On Guerrilla Warfare (抗日游击战争的一般问题 (抗日游擊戰爭的一般問題, Kàngrì yóu jí zhànzhēng de yībān wèntí)) is Mao Zedong's case for the extensive use of an irregular form of warfare in which small groups of combatants use mobile military tactics in the forms of ambushes and raids to combat a larger and less mobile formal army. Mao wrote the book in 1937 to convince Chinese political and military leaders that guerrilla style-tactics were necessary for the Chinese to use in the Second Sino-Japanese War. Despite its international fame, the book was not included in the canonical Selected Works of Mao Tse-tung.

== Overview ==
=== Chapter 1: What is Guerrilla Warfare?===
Mao states that guerrilla warfare is "a powerful special weapon with which we resist the Japanese and without which we cannot defeat them." Mao explains how guerrilla warfare can only succeed if employed by revolutionaries because it is a political and military style. According to Mao, guerrilla warfare is a way for the Chinese to expel an intruder that has more arms, equipment, and troops.

=== Chapter 2: The Relation of Guerrilla Hostilities to Regular Operations ===
"A primary feature of guerrilla operations is their dependence upon the people themselves to organize battalions and other units." In Chapter 2, Mao explains the differences and the relationship between guerrilla and regular troops. Guerrilla warfare needs to be decentralized to allow quickness and detachment. However, orthodox troops can temporarily adopt guerrilla strategy and vice versa.

=== Chapter 3: Guerrilla Warfare in History ===
Mao refers to a bevy of wars from different continents to support his belief that guerrilla warfare is necessary to expel more powerful potential conquerors. He refers specifically to Russian resistance during the French invasion of Russia and the Abyssinians' failures to resist Italian aggression in the Second Italo-Abyssinian War. He also makes reference to the use of guerrilla tactics in the Sanyuanli incident during the First Opium War, the Taiping Rebellion, and the Boxer Uprising. He also states that guerrilla warfare cannot succeed on its own without orthodox warfare. The two should work together in an effort to defeat a larger, stronger enemy.

=== Chapter 4: Can Victory be Attained by Guerrilla Operations? ===
Mao explains that Japan's military efforts do not have complete citizen and soldier support. He believes that China can defeat the enemy if they use guerrilla warfare and extend the duration of the war.
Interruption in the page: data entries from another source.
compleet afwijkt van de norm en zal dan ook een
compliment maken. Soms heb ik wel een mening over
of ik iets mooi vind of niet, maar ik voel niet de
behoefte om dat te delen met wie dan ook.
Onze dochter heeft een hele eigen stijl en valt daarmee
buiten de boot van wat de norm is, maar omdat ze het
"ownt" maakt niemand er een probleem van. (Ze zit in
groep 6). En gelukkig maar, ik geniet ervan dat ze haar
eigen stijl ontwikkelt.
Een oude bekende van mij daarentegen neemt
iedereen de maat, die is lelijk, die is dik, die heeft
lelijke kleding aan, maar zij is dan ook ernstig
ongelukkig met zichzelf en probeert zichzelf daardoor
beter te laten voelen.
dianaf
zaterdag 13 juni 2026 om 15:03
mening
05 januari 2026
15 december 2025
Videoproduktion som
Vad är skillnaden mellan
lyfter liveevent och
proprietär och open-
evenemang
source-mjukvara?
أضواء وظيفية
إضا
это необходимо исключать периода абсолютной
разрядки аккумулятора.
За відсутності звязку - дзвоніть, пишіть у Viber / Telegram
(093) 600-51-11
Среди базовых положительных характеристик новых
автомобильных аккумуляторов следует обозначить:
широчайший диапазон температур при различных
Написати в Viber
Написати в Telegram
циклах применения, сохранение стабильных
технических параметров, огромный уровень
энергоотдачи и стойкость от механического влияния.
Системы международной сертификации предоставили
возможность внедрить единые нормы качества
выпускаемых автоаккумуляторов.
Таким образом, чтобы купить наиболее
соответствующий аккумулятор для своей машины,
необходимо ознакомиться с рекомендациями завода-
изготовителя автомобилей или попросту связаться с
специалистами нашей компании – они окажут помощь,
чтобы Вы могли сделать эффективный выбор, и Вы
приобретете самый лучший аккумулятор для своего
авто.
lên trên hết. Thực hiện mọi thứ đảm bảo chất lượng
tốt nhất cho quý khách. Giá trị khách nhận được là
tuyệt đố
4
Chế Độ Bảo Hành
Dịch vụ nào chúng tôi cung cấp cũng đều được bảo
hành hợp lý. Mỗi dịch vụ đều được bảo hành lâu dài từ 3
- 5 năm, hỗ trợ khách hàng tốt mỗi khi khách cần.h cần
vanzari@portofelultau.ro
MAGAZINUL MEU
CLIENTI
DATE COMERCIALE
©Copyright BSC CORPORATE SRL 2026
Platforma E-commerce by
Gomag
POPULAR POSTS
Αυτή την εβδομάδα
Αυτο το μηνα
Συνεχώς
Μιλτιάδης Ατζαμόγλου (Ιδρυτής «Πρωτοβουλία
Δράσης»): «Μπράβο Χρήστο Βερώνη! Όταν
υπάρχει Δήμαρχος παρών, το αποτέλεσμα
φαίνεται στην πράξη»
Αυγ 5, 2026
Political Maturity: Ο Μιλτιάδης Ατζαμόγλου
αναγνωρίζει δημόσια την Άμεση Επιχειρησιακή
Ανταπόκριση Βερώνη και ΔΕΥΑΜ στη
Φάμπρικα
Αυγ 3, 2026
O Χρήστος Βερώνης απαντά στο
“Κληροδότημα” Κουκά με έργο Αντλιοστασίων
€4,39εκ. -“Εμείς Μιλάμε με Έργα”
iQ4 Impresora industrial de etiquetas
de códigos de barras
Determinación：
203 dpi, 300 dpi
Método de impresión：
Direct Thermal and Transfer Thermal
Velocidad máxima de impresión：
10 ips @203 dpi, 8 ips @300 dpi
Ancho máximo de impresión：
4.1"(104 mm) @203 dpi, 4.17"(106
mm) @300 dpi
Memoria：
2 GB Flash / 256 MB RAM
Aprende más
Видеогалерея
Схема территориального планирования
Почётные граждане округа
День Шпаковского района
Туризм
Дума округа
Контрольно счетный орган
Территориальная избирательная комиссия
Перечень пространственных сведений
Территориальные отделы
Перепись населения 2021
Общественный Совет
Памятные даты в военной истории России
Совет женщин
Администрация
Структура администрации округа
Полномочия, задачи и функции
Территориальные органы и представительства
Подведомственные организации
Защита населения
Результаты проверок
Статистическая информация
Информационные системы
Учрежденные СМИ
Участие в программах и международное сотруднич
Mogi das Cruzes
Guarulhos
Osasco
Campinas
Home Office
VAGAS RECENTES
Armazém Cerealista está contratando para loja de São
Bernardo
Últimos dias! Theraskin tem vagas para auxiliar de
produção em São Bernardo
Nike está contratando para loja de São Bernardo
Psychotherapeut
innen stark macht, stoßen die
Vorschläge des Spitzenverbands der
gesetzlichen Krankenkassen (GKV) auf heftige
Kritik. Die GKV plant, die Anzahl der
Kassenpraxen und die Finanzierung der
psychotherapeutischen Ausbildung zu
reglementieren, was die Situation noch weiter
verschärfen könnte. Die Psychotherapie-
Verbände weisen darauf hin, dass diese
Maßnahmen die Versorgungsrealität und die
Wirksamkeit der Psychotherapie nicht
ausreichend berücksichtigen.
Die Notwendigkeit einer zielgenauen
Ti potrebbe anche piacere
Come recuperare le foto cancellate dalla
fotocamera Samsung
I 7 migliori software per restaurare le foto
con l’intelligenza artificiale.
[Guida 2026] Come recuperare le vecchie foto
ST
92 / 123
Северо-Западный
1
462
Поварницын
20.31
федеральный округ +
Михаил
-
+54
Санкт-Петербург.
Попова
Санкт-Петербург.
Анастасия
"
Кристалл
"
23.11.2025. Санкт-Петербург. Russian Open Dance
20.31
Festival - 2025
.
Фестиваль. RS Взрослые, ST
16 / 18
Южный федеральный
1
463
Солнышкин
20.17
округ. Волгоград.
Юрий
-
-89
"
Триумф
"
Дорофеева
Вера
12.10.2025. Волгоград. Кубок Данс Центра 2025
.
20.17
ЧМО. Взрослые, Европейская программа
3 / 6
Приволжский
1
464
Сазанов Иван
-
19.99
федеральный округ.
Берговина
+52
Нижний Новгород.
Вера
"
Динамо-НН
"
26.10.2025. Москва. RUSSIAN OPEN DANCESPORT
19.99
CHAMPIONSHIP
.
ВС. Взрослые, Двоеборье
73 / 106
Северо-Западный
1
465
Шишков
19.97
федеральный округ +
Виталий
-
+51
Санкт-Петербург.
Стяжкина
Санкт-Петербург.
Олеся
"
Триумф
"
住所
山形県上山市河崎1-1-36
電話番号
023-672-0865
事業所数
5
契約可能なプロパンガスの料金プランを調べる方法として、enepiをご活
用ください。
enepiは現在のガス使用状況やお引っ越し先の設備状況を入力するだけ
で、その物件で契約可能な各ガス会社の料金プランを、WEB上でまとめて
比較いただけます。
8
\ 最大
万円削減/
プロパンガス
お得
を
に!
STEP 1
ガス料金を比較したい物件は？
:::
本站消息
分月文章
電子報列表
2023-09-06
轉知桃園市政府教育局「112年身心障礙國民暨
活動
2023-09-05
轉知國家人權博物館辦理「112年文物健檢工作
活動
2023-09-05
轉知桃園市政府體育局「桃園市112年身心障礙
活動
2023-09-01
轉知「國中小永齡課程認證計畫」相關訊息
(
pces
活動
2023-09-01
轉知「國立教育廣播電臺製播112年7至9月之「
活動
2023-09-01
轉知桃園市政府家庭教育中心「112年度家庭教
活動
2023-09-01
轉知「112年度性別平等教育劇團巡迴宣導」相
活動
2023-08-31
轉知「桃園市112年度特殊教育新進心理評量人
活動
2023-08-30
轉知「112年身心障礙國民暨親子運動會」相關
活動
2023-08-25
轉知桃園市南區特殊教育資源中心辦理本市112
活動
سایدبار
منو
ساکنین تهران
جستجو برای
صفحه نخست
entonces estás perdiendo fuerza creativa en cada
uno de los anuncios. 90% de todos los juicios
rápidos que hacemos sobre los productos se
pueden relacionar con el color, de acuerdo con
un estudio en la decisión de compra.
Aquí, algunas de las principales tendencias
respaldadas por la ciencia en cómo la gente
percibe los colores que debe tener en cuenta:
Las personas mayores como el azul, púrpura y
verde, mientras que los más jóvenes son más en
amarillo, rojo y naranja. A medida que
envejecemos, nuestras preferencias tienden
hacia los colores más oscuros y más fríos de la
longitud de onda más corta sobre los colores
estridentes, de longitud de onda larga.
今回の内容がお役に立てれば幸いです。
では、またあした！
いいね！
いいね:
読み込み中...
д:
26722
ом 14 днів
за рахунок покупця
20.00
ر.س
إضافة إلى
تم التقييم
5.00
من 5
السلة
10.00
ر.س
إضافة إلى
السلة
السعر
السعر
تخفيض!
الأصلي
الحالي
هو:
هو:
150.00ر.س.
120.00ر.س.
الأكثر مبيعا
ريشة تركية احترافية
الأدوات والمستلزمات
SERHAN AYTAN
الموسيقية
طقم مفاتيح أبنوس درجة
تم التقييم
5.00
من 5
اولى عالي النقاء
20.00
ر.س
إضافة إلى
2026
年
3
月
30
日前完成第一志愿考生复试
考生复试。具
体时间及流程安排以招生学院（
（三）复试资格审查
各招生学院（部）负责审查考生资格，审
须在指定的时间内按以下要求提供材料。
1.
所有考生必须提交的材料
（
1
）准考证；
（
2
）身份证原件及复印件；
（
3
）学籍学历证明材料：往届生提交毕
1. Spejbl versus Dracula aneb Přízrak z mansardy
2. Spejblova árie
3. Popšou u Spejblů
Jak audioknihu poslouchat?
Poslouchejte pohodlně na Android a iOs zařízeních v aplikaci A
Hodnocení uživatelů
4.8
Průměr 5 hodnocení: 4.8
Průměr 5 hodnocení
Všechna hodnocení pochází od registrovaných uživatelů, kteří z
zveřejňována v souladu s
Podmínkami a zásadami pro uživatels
=== Chapter 5: Organization for Guerrilla Warfare ===
Mao describes different types of guerrilla units. Some are formed from the masses without any detailed direction from the top. These units are critical to successful insurgency. Guerrilla units should learn to be independent of higher leadership because they may need to function without it. "The most important natural quality is that of complete loyalty to the idea of the people’s emancipation. If this is present, the others will develop; if it is not present, nothing can be done." The regular rebel army can support these local units in various ways.

=== Chapter 6: The Political Problems of Guerrilla Warfare ===
Mao explains the inalienable political aspects of guerrilla warfare and any warfare in general. "Military action is a method used to attain a political goal. While military action and political affairs are not identical, it is impossible to isolate one from the other." Chinese guerrilla soldiers must be self-disciplined and committed to the revolutionary cause or the effort will fail. Soldiers must sacrifice some democratic privileges in the effort to defeat the Japanese.

=== Chapter 7: The Strategy of Guerrilla Resistance against Japan ===
Mao explains that guerrilla troops should have no conception of defense or battle lines. They should attack orthodox Japanese troops from the front, the sides, and the rear. Guerrilla troops should always dictate the timing of conflicts with the enemy. They should be prepared to flee if need be.